### Try it
Could you set down every record below exactly as it appears?
Content starts
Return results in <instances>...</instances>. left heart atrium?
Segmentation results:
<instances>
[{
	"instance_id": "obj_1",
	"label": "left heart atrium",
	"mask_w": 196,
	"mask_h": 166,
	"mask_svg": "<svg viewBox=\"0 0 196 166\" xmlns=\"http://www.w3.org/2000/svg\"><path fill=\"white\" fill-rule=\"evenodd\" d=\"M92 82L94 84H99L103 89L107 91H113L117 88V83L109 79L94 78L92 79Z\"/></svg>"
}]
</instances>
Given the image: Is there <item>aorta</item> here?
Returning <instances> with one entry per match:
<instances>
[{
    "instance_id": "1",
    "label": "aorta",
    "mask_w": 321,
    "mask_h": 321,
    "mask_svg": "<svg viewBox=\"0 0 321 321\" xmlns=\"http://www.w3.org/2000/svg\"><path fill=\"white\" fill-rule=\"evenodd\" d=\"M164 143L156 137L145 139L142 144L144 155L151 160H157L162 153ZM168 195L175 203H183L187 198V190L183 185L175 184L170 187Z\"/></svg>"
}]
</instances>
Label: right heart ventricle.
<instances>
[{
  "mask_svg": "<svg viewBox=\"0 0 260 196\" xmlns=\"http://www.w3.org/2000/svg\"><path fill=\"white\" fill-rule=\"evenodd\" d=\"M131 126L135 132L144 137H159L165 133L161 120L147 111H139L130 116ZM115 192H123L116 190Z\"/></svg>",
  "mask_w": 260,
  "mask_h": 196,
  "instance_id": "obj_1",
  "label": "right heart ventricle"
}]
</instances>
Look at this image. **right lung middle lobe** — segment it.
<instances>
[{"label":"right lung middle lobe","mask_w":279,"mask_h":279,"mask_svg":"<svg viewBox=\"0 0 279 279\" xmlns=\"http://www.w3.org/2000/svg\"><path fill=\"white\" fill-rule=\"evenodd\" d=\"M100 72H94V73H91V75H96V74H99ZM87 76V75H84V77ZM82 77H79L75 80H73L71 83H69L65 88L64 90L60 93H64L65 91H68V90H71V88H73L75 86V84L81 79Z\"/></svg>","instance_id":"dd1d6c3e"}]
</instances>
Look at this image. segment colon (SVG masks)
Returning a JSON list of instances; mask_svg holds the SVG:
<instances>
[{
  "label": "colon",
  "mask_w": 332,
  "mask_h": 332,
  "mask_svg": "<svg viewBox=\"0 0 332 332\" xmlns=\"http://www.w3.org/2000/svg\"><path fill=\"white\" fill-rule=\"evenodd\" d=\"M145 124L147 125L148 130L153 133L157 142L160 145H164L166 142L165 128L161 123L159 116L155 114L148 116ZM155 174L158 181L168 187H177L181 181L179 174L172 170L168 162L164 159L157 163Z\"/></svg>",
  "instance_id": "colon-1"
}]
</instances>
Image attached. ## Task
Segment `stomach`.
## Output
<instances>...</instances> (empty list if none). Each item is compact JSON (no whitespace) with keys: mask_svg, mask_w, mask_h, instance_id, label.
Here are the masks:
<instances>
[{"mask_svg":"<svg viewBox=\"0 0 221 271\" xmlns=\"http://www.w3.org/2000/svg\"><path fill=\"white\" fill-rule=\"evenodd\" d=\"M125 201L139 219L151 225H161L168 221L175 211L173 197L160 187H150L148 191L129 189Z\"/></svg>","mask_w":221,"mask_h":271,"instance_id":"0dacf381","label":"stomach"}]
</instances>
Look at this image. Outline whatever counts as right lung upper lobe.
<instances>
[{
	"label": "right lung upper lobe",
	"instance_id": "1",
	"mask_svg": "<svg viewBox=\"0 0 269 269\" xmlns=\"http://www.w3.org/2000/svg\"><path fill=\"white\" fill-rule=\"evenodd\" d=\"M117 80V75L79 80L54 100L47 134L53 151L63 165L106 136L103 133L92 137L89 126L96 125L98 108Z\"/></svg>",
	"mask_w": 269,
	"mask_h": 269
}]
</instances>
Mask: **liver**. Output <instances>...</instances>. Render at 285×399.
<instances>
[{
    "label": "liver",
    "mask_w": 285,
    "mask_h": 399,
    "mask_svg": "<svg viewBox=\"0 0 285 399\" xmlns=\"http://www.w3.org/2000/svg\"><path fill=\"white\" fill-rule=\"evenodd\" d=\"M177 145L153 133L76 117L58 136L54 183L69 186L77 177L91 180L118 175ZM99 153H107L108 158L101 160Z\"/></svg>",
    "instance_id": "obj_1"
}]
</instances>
Content ends
### Task result
Return results in <instances>...</instances>. left heart atrium?
Segmentation results:
<instances>
[{
	"instance_id": "obj_1",
	"label": "left heart atrium",
	"mask_w": 196,
	"mask_h": 166,
	"mask_svg": "<svg viewBox=\"0 0 196 166\" xmlns=\"http://www.w3.org/2000/svg\"><path fill=\"white\" fill-rule=\"evenodd\" d=\"M92 82L94 84H99L103 89L107 91H113L117 88V83L109 79L94 78L92 79Z\"/></svg>"
}]
</instances>
Given the image: Is there <item>aorta</item> here?
Returning <instances> with one entry per match:
<instances>
[{
    "instance_id": "1",
    "label": "aorta",
    "mask_w": 321,
    "mask_h": 321,
    "mask_svg": "<svg viewBox=\"0 0 321 321\" xmlns=\"http://www.w3.org/2000/svg\"><path fill=\"white\" fill-rule=\"evenodd\" d=\"M164 143L156 137L145 139L142 144L144 155L151 160H157L162 153ZM168 195L175 203H183L187 198V190L183 185L175 184L170 187Z\"/></svg>"
}]
</instances>
Label: right heart ventricle.
<instances>
[{
  "mask_svg": "<svg viewBox=\"0 0 260 196\" xmlns=\"http://www.w3.org/2000/svg\"><path fill=\"white\" fill-rule=\"evenodd\" d=\"M131 126L135 132L144 137H159L165 133L161 120L147 111H139L130 116ZM115 192H123L116 190Z\"/></svg>",
  "mask_w": 260,
  "mask_h": 196,
  "instance_id": "obj_1",
  "label": "right heart ventricle"
}]
</instances>
Look at this image. **right lung middle lobe** — segment it.
<instances>
[{"label":"right lung middle lobe","mask_w":279,"mask_h":279,"mask_svg":"<svg viewBox=\"0 0 279 279\" xmlns=\"http://www.w3.org/2000/svg\"><path fill=\"white\" fill-rule=\"evenodd\" d=\"M100 72H94V73H91V75H96V74H99ZM87 76V75H84V77ZM82 77H79L75 80H73L71 83H69L65 88L64 90L60 93H64L65 91H68V90H71V88H73L75 86V84L81 79Z\"/></svg>","instance_id":"dd1d6c3e"}]
</instances>
Look at this image. segment colon (SVG masks)
Returning a JSON list of instances; mask_svg holds the SVG:
<instances>
[{
  "label": "colon",
  "mask_w": 332,
  "mask_h": 332,
  "mask_svg": "<svg viewBox=\"0 0 332 332\" xmlns=\"http://www.w3.org/2000/svg\"><path fill=\"white\" fill-rule=\"evenodd\" d=\"M145 124L147 125L148 130L153 133L157 142L160 145H164L166 142L165 128L161 123L159 116L155 114L148 116ZM155 174L158 181L168 187H177L181 181L179 174L172 170L168 162L164 159L157 163Z\"/></svg>",
  "instance_id": "colon-1"
}]
</instances>
Image attached. ## Task
Segment `stomach`.
## Output
<instances>...</instances> (empty list if none). Each item is compact JSON (no whitespace) with keys: mask_svg, mask_w, mask_h, instance_id, label.
Here are the masks:
<instances>
[{"mask_svg":"<svg viewBox=\"0 0 221 271\" xmlns=\"http://www.w3.org/2000/svg\"><path fill=\"white\" fill-rule=\"evenodd\" d=\"M125 201L139 219L151 225H161L168 221L175 211L173 197L160 187H150L148 191L129 189Z\"/></svg>","mask_w":221,"mask_h":271,"instance_id":"0dacf381","label":"stomach"}]
</instances>
Look at this image. Outline whatever counts as right lung upper lobe.
<instances>
[{
	"label": "right lung upper lobe",
	"instance_id": "1",
	"mask_svg": "<svg viewBox=\"0 0 269 269\" xmlns=\"http://www.w3.org/2000/svg\"><path fill=\"white\" fill-rule=\"evenodd\" d=\"M117 80V75L79 80L54 100L47 134L53 151L63 165L106 136L103 133L92 137L89 126L96 125L98 108Z\"/></svg>",
	"mask_w": 269,
	"mask_h": 269
}]
</instances>
Mask: **liver**. Output <instances>...</instances>. Render at 285×399.
<instances>
[{
    "label": "liver",
    "mask_w": 285,
    "mask_h": 399,
    "mask_svg": "<svg viewBox=\"0 0 285 399\" xmlns=\"http://www.w3.org/2000/svg\"><path fill=\"white\" fill-rule=\"evenodd\" d=\"M177 145L153 133L76 117L58 136L54 183L69 186L77 177L91 180L118 175ZM99 153H107L108 158L101 160Z\"/></svg>",
    "instance_id": "obj_1"
}]
</instances>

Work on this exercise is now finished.